= Shomer =

Hebrew term having legal applications

In Jewish religious law (halacha), a shomer (שומר, pl. שומרים, shom(e)rim) is a Jewish legal guardian entrusted with the custody and care of another's object.

The laws of shomrim (pl. "keepers"; "watchmen") are derived from the Torah in the Book of Exodus (Shemot 22:6-14). It is also discussed in the Talmud in the Bava Kamma and Bava Metzia tractates, which deal with torts, usury, and property law.

There are four types of shomrim: an unpaid custodian, a paid custodian, a borrower, and a renter (shomer ḥinnam, shomer sakhar, shoel, and sokher, respectively). Each shomer has distinct laws in halacha that apply to it. The two major factors that determine a guardian's liability are whether the guardian has the ability to use the item (i.e., a renter or borrower) and whether money is exchanged. In general, having the ability to use the item and being a paid custodian increase the guardian's liability, while paying for the use of something (i.e., being a renter) decreases the guardian's liability.

==Types of shomrim==

Liabilities of Shomrim
|  | Negligence | Theft | Loss | Unavoidable Damage | Damage from Normal Wear |
|---|---|---|---|---|---|
| Shomer chinnam | Yes | No | No | No | No |
| Shomer Sakhar | Yes | Yes | Yes | No | Yes |
| Sokher | Yes | Yes | Yes | No | Yes |
| Shoel | Yes | Yes | Yes | Yes | No |

===Shomer chinam===
A shomer shinam (Hebrew: שומר חנם, pl. שומרי חנם, shomrei chinam), or unpaid watchman, is one who watches an item without receiving payment for his watching. Shomrei cḥinnam are liable only for damages that result from their own negligence. They must pay for damages that result from their negligence.

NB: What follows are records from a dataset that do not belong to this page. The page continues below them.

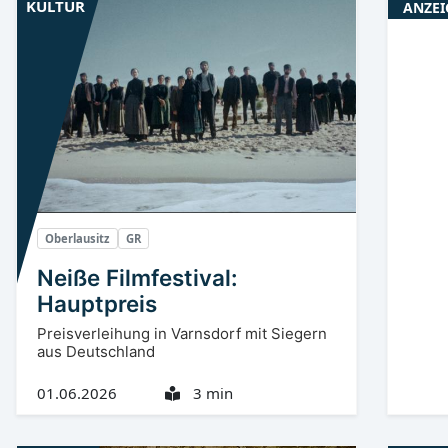
KULTUR
ANZEI
Oberlausitz
GR
Neiße Filmfestival:
Hauptpreis
Preisverleihung in Varnsdorf mit Siegern
aus Deutschland
01.06.2026
3 min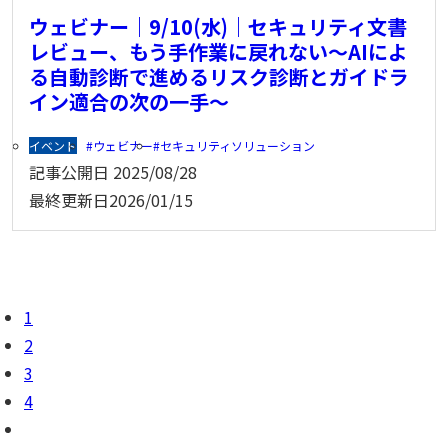
ウェビナー｜9/10(水)｜セキュリティ文書
レビュー、もう手作業に戻れない〜AIによ
る自動診断で進めるリスク診断とガイドラ
イン適合の次の一手〜
イベント
ウェビナー
セキュリティソリューション
記事公開日
2025/08/28
最終更新日
2026/01/15
1
2
3
4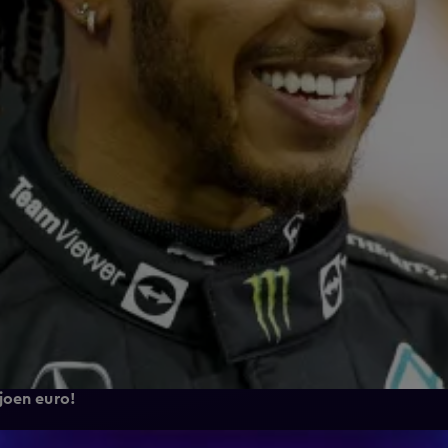
joen euro!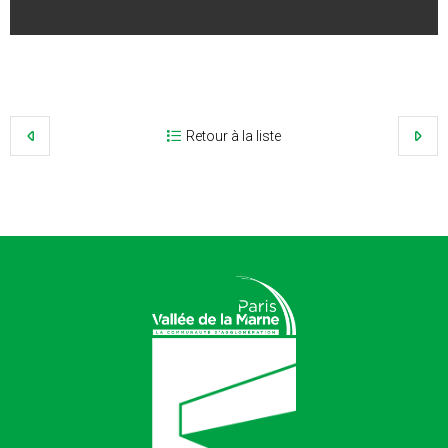
Retour à la liste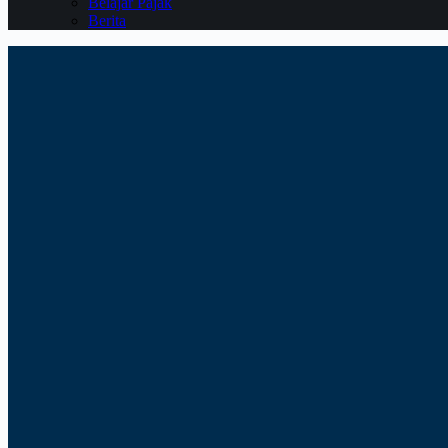
Belajar Pajak
Berita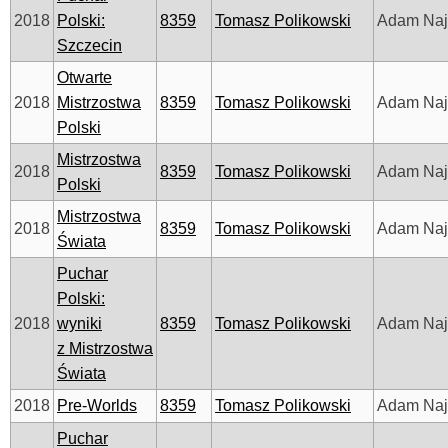
2018
Polski:
8359
Tomasz Polikowski
Adam Na
Szczecin
Otwarte
2018
Mistrzostwa
8359
Tomasz Polikowski
Adam Na
Polski
Mistrzostwa
2018
8359
Tomasz Polikowski
Adam Na
Polski
Mistrzostwa
2018
8359
Tomasz Polikowski
Adam Na
Świata
Puchar
Polski:
2018
wyniki
8359
Tomasz Polikowski
Adam Na
z Mistrzostwa
Świata
2018
Pre-Worlds
8359
Tomasz Polikowski
Adam Na
Puchar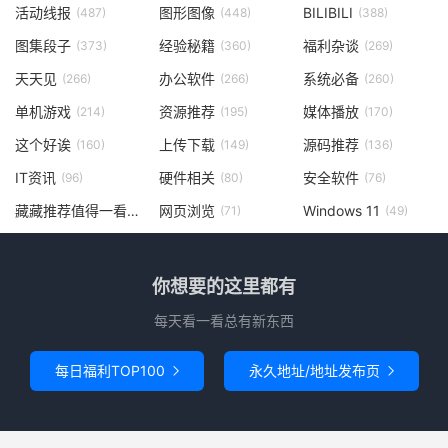
活动线报
图形图像
BILIBILI
(487)
(448)
(388)
图集段子
经验秘籍
福利杂谈
(373)
(360)
(269)
天天见
办公软件
系统必备
(266)
(266)
(260)
单机游戏
资源推荐
媒体播放
(214)
(195)
(170)
这个好诶
上传下载
源码推荐
(160)
(149)
(136)
IT资讯
硬件相关
安全软件
(96)
(80)
(76)
藏藏推荐值得一看
网页浏览
Windows 11
(73)
(71)
(49)
你想要的这里都有
每天看一看总有新东西
每日福利TOP100
永久地址/地址发布页

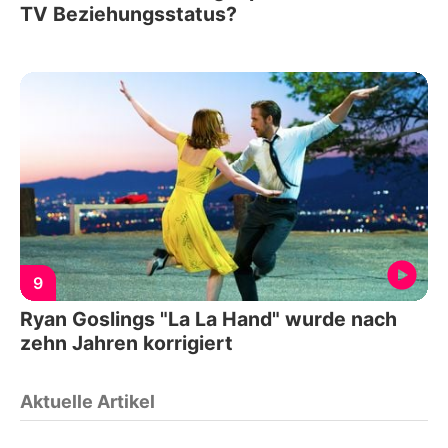
TV Beziehungsstatus?
9
Ryan Goslings "La La Hand" wurde nach
zehn Jahren korrigiert
Aktuelle Artikel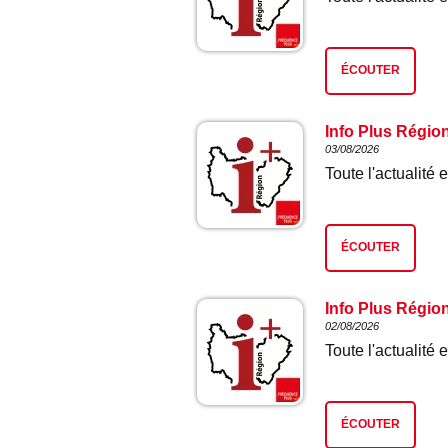
ÉCOUTER
Info Plus Régio
03/08/2026
Toute l'actualit
ÉCOUTER
Info Plus Régio
02/08/2026
Toute l'actualit
ÉCOUTER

The shomer cḥinnam does not have permission to use the item he or she is entrusted with.

===Shomer sakhar===
A shomer sakhar (Hebrew: שומר שכר, pl. שומרי שכר, shomrei sakhar), or paid watchman, also known as a noseh sakhar (Hebrew: נושא שכר, one who receives payment) is one who watches an item in exchange for compensation. In addition to the obligations of the shomer ḥinnam, shomrei sakhar are liable if the item is stolen. Armed robbery is exempted from this responsibility, however, as it is considered beyond the custodian's reasonable control.

Shomrei shakhar are also liable if the item is lost or misplaced, even if the loss was not a result of negligence.

In addition to the paid watchman's heightened level of liability, in certain ways the shomer sakhar is expected to perform a higher level of custodianship. A shomer sakhar, for example, cannot watch an item in a way that would only protect it from a reasonable wind, but rather must watch an item in a way as to protect it from any possible wind, and the absence of such would make the shomer liable.

The shomer sakhar also may not use the item entrusted.

===Sokher===
A sokher (Hebrew: שוכר) is a renter. The liabilities of a sokher are the same as those of a shomer sakhar.

===Sho'el===
A shoel (Hebrew: שואל) is a borrower. The shoel is liable for the entrusted item in all circumstances, including those that are not the shoel's fault, known as Onsim (Hebrew: אונסים, sing. אונס, Ones). The shoel's only exemption is for damage resulting from the normal use of the item, for example if a borrowed ox dies as a result of normal plowing.

==Biblical sources for shomrim==
The gemara in tractate Bava Metzia discusses the biblical sourcing of each of the categories of shomrim. The gemara concludes that refers to the shomer ḥinnam, 22:9-12 to the shomer sakhar, 22:13-14 to the shoel, and 22:14 to the sokher.

==Becoming a shomer==
Generally, one must be willing to become a shomer in order to assume liability, and as such cannot be forced to watch an item. In certain circumstances, such as when one encounters a lost item, the Torah dictates that until the item is returned, the person assumes the liability and responsibility of a shomer sakhar.

==The Shomrim's Oath==
In order for a shomer to verify the circumstances of the entrusted item's loss, shomrim are required to swear a group of oaths in Beit Din. The oaths required of a shomer typically include swearing how the item was lost, swearing that the shomer had not been negligent, and swearing that the shomer had not misappropriated the item.